What you have to do:
Copy out, exactly, the first line of the entries below and every line after it through the one containing "This screenshot has width=441, height=2576.".

Source records:
------------------------

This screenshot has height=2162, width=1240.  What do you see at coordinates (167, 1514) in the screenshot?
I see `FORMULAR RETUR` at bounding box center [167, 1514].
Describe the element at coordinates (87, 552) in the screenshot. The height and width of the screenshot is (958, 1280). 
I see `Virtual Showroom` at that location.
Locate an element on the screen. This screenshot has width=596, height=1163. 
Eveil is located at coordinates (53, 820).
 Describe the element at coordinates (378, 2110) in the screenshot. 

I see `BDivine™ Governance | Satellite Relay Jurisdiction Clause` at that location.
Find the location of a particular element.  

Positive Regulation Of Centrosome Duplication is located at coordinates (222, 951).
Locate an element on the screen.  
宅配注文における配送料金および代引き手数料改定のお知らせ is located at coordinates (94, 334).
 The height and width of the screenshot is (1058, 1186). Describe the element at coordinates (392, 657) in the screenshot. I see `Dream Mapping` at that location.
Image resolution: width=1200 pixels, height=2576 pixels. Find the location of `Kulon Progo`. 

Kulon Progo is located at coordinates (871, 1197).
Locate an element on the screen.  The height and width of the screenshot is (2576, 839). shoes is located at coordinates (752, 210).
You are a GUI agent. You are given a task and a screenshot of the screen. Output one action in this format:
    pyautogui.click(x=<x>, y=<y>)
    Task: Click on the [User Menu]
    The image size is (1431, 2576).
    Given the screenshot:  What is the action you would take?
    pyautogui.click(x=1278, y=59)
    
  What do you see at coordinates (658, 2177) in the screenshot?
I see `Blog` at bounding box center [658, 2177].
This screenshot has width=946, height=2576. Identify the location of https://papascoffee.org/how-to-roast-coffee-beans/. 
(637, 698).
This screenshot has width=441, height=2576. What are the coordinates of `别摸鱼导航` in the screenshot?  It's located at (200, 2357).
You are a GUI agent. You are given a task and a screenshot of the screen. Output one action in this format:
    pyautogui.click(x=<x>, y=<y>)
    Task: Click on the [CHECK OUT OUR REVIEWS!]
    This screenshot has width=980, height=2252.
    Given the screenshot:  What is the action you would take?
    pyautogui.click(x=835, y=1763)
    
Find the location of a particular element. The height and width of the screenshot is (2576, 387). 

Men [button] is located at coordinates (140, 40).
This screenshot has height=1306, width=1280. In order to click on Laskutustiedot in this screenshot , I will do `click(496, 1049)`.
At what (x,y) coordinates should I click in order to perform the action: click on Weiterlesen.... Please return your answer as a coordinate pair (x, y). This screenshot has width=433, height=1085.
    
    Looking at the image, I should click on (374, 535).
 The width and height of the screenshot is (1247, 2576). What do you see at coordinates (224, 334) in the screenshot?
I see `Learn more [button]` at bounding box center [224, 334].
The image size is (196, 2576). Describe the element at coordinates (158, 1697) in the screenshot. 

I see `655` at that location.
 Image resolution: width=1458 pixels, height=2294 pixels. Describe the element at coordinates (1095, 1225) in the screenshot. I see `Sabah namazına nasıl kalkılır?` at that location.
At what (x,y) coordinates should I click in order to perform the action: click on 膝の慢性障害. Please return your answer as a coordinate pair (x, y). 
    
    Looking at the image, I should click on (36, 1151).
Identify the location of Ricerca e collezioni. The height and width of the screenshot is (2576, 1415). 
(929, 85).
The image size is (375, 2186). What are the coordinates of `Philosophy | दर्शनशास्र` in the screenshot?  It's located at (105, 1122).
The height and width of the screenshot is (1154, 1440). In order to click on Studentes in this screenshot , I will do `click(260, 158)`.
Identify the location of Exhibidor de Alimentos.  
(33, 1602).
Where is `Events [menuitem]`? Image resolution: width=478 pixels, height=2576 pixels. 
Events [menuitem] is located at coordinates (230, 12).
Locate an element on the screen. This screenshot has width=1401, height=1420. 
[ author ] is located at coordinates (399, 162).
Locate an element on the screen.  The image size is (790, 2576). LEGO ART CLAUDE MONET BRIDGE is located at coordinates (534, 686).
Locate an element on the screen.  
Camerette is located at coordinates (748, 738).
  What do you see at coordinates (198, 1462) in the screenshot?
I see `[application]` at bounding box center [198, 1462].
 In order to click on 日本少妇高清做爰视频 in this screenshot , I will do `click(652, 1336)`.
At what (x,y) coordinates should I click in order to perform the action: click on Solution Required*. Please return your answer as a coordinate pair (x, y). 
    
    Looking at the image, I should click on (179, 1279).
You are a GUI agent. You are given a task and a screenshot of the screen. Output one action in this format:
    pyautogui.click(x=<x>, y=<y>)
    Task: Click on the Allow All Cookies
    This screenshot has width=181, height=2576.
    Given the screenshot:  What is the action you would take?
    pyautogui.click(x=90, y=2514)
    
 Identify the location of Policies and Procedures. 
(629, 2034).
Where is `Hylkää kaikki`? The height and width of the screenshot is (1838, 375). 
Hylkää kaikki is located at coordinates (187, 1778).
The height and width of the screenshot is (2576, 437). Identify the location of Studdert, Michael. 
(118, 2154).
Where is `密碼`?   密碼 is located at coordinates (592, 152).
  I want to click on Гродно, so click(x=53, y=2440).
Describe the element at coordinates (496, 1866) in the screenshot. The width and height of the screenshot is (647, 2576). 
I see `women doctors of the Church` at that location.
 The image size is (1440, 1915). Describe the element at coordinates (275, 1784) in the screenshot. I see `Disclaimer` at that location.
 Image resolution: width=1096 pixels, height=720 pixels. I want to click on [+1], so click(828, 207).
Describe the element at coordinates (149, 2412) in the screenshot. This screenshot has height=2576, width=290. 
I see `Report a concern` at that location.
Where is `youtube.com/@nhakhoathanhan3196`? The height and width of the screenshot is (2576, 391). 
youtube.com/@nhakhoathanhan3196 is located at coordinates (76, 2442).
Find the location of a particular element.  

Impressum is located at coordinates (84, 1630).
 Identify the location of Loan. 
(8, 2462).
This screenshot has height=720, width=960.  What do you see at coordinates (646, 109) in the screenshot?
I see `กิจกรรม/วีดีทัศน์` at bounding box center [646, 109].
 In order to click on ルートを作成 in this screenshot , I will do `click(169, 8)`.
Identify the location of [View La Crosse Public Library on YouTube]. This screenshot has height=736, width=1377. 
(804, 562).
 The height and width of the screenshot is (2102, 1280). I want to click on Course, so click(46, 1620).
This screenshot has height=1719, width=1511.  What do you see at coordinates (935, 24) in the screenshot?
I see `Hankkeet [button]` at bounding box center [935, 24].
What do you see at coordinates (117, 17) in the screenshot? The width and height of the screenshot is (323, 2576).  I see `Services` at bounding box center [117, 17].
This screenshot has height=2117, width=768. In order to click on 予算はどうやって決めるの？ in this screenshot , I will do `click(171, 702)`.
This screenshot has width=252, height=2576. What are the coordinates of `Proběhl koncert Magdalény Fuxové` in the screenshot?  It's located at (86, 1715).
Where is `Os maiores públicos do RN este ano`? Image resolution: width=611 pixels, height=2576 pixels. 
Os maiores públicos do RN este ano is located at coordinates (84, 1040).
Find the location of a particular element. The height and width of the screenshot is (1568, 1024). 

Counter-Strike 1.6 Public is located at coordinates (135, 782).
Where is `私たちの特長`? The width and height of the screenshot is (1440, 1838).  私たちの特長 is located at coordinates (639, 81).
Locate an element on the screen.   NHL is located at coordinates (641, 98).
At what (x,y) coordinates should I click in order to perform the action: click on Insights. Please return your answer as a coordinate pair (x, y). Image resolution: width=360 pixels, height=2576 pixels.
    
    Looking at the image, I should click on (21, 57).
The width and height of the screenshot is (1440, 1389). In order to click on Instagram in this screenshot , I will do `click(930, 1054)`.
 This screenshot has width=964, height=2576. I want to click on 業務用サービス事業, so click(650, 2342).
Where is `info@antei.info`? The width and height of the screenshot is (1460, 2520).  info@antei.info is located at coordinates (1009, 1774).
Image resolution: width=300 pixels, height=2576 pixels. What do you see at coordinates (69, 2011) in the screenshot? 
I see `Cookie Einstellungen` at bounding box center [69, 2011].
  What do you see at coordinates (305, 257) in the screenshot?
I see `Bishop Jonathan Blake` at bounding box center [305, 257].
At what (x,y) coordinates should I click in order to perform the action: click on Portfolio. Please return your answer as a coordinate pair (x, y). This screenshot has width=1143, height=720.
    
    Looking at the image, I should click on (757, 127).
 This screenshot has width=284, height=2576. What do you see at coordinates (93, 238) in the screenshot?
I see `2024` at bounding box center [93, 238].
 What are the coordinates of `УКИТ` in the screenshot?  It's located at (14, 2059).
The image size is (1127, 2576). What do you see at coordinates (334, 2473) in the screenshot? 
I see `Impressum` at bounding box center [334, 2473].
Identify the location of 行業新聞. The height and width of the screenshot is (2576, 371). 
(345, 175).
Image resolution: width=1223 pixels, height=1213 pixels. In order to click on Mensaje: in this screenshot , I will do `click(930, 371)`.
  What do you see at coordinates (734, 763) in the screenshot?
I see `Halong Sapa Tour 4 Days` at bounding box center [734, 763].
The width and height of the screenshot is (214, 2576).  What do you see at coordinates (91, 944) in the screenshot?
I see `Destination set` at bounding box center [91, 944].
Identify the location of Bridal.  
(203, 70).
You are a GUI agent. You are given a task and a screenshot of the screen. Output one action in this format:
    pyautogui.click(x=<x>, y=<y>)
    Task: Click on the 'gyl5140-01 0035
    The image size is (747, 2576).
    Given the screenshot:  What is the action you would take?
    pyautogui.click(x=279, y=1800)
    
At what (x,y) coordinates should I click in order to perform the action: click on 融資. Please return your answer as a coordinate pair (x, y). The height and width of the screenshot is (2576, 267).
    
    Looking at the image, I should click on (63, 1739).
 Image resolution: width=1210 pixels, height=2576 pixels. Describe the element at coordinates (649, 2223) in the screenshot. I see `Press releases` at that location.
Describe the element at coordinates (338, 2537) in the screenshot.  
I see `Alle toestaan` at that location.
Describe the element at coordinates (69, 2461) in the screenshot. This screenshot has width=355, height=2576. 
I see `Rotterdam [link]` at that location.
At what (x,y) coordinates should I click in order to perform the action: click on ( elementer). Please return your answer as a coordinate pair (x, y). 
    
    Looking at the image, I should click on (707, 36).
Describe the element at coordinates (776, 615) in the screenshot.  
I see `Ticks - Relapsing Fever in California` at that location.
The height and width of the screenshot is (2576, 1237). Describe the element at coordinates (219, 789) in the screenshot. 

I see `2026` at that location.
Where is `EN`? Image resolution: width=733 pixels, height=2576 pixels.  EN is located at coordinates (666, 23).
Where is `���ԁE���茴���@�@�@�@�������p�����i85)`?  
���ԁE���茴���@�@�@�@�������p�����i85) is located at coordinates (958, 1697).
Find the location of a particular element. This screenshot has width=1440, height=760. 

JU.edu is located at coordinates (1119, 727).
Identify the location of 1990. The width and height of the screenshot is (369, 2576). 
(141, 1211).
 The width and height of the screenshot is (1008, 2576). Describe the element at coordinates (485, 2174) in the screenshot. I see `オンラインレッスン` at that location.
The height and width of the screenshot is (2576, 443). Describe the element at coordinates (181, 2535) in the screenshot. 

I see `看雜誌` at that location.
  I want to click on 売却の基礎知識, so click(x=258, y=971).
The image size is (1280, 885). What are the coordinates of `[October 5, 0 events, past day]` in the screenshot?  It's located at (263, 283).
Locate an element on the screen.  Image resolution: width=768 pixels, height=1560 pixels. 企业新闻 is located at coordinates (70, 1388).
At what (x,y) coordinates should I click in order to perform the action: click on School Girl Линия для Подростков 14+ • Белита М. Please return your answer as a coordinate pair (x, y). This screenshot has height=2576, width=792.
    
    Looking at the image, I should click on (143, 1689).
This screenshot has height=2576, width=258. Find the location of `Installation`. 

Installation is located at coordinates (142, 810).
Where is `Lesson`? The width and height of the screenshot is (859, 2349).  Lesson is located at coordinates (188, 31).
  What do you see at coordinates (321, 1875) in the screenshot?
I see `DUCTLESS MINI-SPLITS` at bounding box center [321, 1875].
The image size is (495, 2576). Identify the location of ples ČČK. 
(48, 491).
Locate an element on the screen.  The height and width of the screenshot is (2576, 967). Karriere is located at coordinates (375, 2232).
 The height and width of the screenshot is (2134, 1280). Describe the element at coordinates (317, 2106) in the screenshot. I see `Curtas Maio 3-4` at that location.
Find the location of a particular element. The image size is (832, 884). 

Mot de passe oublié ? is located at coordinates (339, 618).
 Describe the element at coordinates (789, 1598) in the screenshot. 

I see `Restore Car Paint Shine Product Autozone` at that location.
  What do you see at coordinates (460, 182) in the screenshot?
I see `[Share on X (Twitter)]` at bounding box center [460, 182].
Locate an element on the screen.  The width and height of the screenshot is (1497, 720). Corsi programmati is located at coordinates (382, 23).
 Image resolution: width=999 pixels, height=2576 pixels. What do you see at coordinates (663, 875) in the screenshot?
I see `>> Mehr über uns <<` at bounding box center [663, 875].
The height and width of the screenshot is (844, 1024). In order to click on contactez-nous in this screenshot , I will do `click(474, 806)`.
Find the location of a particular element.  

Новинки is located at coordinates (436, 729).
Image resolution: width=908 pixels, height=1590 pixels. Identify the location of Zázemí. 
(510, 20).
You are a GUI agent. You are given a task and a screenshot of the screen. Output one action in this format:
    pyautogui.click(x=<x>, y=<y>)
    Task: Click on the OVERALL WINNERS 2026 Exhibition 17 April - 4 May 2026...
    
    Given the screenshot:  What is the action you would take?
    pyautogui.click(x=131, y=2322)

------------------------

Result:
This screenshot has height=2162, width=1240.  What do you see at coordinates (167, 1514) in the screenshot?
I see `FORMULAR RETUR` at bounding box center [167, 1514].
Describe the element at coordinates (87, 552) in the screenshot. The height and width of the screenshot is (958, 1280). 
I see `Virtual Showroom` at that location.
Locate an element on the screen. This screenshot has width=596, height=1163. 
Eveil is located at coordinates (53, 820).
 Describe the element at coordinates (378, 2110) in the screenshot. 

I see `BDivine™ Governance | Satellite Relay Jurisdiction Clause` at that location.
Find the location of a particular element.  

Positive Regulation Of Centrosome Duplication is located at coordinates (222, 951).
Locate an element on the screen.  
宅配注文における配送料金および代引き手数料改定のお知らせ is located at coordinates (94, 334).
 The height and width of the screenshot is (1058, 1186). Describe the element at coordinates (392, 657) in the screenshot. I see `Dream Mapping` at that location.
Image resolution: width=1200 pixels, height=2576 pixels. Find the location of `Kulon Progo`. 

Kulon Progo is located at coordinates (871, 1197).
Locate an element on the screen.  The height and width of the screenshot is (2576, 839). shoes is located at coordinates (752, 210).
You are a GUI agent. You are given a task and a screenshot of the screen. Output one action in this format:
    pyautogui.click(x=<x>, y=<y>)
    Task: Click on the [User Menu]
    The image size is (1431, 2576).
    Given the screenshot:  What is the action you would take?
    pyautogui.click(x=1278, y=59)
    
  What do you see at coordinates (658, 2177) in the screenshot?
I see `Blog` at bounding box center [658, 2177].
This screenshot has width=946, height=2576. Identify the location of https://papascoffee.org/how-to-roast-coffee-beans/. 
(637, 698).
This screenshot has width=441, height=2576. What are the coordinates of `别摸鱼导航` in the screenshot?  It's located at (200, 2357).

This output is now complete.